When a thread tries a memory reclaim, it needs to know the idle location of all other threads (the equivalent _tmark[tid] ), which notifies the next thread of the scope I need to release. When the next thread update (leaving the critical section), it will continue to tell the next thread the notification of the last thread until the last notification returns to the initiating thread. So for the initiating thread, this release request goes through all the threads and gets everyone's approval to release it safely. Each thread works in such a way.

void Rcu_defer_free (void *x) {        ...        RCU_[NEXT_THREAD_ID][TID_] = rcu_last_posted_[tid_][tid_] = pending_[tid_]->head;        ...    }    void Rcu_update (void) {        ...        for (i = 0; i < Num_threads_; ++i) {            ...                 uint64_t x = Rcu_[tid_][i]; Other lines Cheng give themselves notice            rcu_[next_thread_id][i] = rcu_last_posted_[tid_][i] = x;//Spread out            ...        }        ...        while (q->tail! = Rcu_[tid_][tid_]) {free        }             ...    }

This implementation is relatively simple, does not support thread pauses, and threads dynamically increase and decrease.

Original address: http://codemacro.com/2015/04/19/rw_thread_gc/
Written by Kevin Lynx posted athttp://codemacro.com

Use RCU technology to implement read-write threads without locks

Contact Us

The content source of this page is from Internet, which doesn't represent Alibaba Cloud's opinion; products and services mentioned on that page don't have any relationship with Alibaba Cloud.

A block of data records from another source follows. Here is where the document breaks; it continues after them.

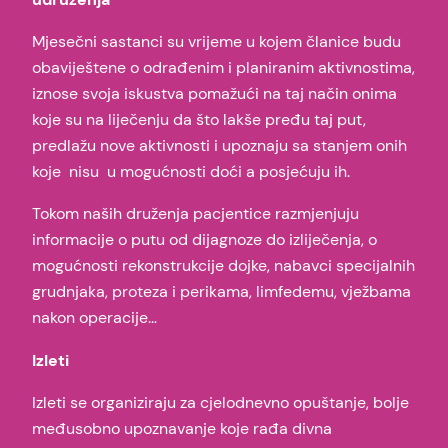
Mjesečni sastanci su vrijeme u kojem članice budu
obaviještene o odrađenim i planiranim aktivnostima,
iznose svoja iskustva pomažući na taj način onima
koje su na liječenju da što lakše pređu taj put,
predlažu nove aktivnosti i upoznaju sa stanjem onih
koje nisu u mogućnosti doći a posjećuju ih.
Tokom naših druženja pacjentice razmjenjuju
informacije o putu od dijagnoze do izliječenja, o
mogućnosti rekonstrukcije dojke, nabavci specijalnih
grudnjaka, proteza i perikama, limfedemu, vježbama
nakon operacije…
Izleti
Izleti se organiziraju za cjelodnevno opuštanje, bolje
međusobno upoznavanje koje rađa divna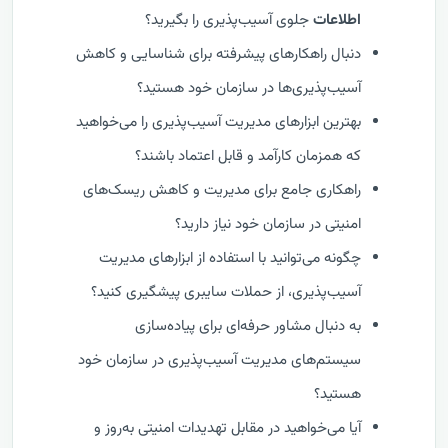
اطلاعات
جلوی آسیب‌پذیری را بگیرید؟
دنبال راهکارهای پیشرفته برای شناسایی و کاهش
آسیب‌پذیری‌ها در سازمان خود هستید؟
بهترین ابزارهای مدیریت آسیب‌پذیری را می‌خواهید
که همزمان کارآمد و قابل اعتماد باشند؟
راهکاری جامع برای مدیریت و کاهش ریسک‌های
امنیتی در سازمان خود نیاز دارید؟
چگونه می‌توانید با استفاده از ابزارهای مدیریت
آسیب‌پذیری، از حملات سایبری پیشگیری کنید؟
به دنبال مشاور حرفه‌ای برای پیاده‌سازی
سیستم‌های مدیریت آسیب‌پذیری در سازمان خود
هستید؟
آیا می‌خواهید در مقابل تهدیدات امنیتی به‌روز و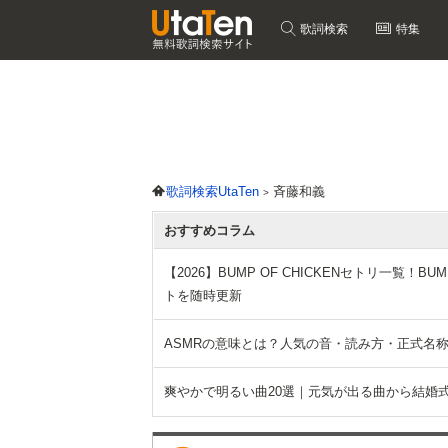
歌詞検索
特集
歌詞検索UtaTen
斉藤和義
おすすめコラム
【2026】BUMP OF CHICKENセトリ一覧！BUMP O
トを随時更新
ASMRの意味とは？人気の音・読み方・正式名
爽やかで明るい曲20選｜元気が出る曲から結婚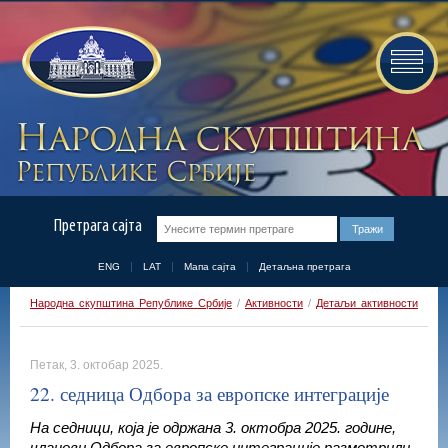
Претрага сајта
ENG
LAT
Мапа сајта
Детаљна претрага
Народна скупштина Републике Србије
/
Активности
/
Детаљи активности
Петак, 3. октобар 2025.
22. седница Одбора за европске интеграције
На седници, која је одржана 3. октобра 2025. године,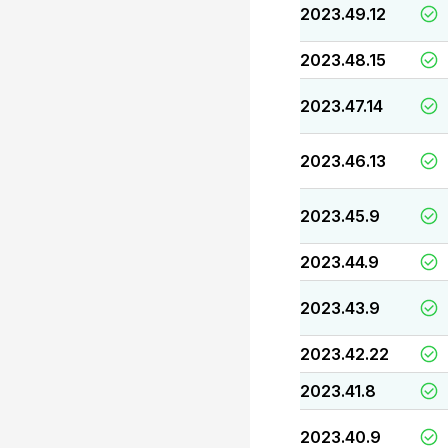
2023.49.12
2023.48.15
2023.47.14
2023.46.13
2023.45.9
2023.44.9
2023.43.9
2023.42.22
2023.41.8
2023.40.9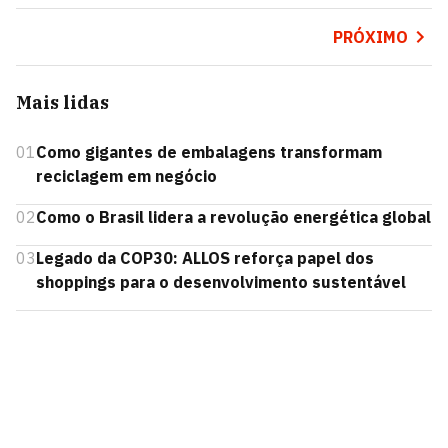
PRÓXIMO
Mais lidas
01
Como gigantes de embalagens transformam
reciclagem em negócio
02
Como o Brasil lidera a revolução energética global
03
Legado da COP30: ALLOS reforça papel dos
shoppings para o desenvolvimento sustentável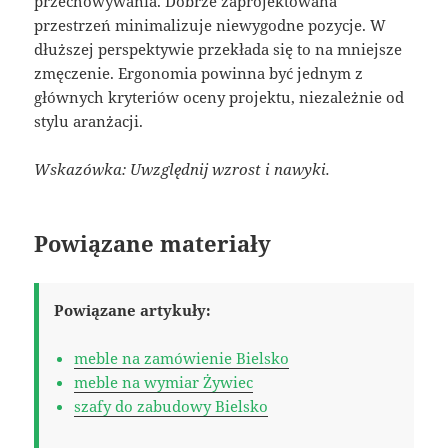
przechowywania. Dobrze zaprojektowana
przestrzeń minimalizuje niewygodne pozycje. W
dłuższej perspektywie przekłada się to na mniejsze
zmęczenie. Ergonomia powinna być jednym z
głównych kryteriów oceny projektu, niezależnie od
stylu aranżacji.
Wskazówka: Uwzględnij wzrost i nawyki.
Powiązane materiały
Powiązane artykuły:
meble na zamówienie Bielsko
meble na wymiar Żywiec
szafy do zabudowy Bielsko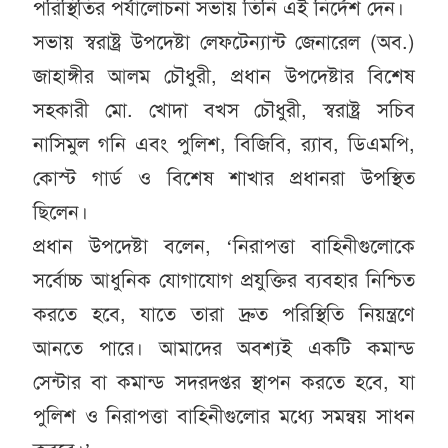
পরিস্থিতির পর্যালোচনা সভায় তিনি এই নির্দেশ দেন।
সভায় স্বরাষ্ট্র উপদেষ্টা লেফটেন্যান্ট জেনারেল (অব.)
জাহাঙ্গীর আলম চৌধুরী, প্রধান উপদেষ্টার বিশেষ
সহকারী মো. খোদা বখস চৌধুরী, স্বরাষ্ট্র সচিব
নাসিমুল গনি এবং পুলিশ, বিজিবি, র‌্যাব, ডিএমপি,
কোস্ট গার্ড ও বিশেষ শাখার প্রধানরা উপস্থিত
ছিলেন।
প্রধান উপদেষ্টা বলেন, ‘নিরাপত্তা বাহিনীগুলোকে
সর্বোচ্চ আধুনিক যোগাযোগ প্রযুক্তির ব্যবহার নিশ্চিত
করতে হবে, যাতে তারা দ্রুত পরিস্থিতি নিয়ন্ত্রণে
আনতে পারে। আমাদের অবশ্যই একটি কমান্ড
সেন্টার বা কমান্ড সদরদপ্তর স্থাপন করতে হবে, যা
পুলিশ ও নিরাপত্তা বাহিনীগুলোর মধ্যে সমন্বয় সাধন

If the content of the page makes you feel confusing, please write us an email, we will handle the problem within 5 days after receiving your email.

If you find any instances of plagiarism from the community, please send an email to: info-contact@alibabacloud.com and provide relevant evidence. A staff member will contact you within 5 working days.

A Free Trial That Lets You Build Big!

Start building with 50+ products and up to 12 months usage for Elastic Compute Service

  • Sales Support

    1 on 1 presale consultation

  • After-Sales Support

    24/7 Technical Support 6 Free Tickets per Quarter Faster Response

  • Alibaba Cloud offers highly flexible support services tailored to meet your exact needs.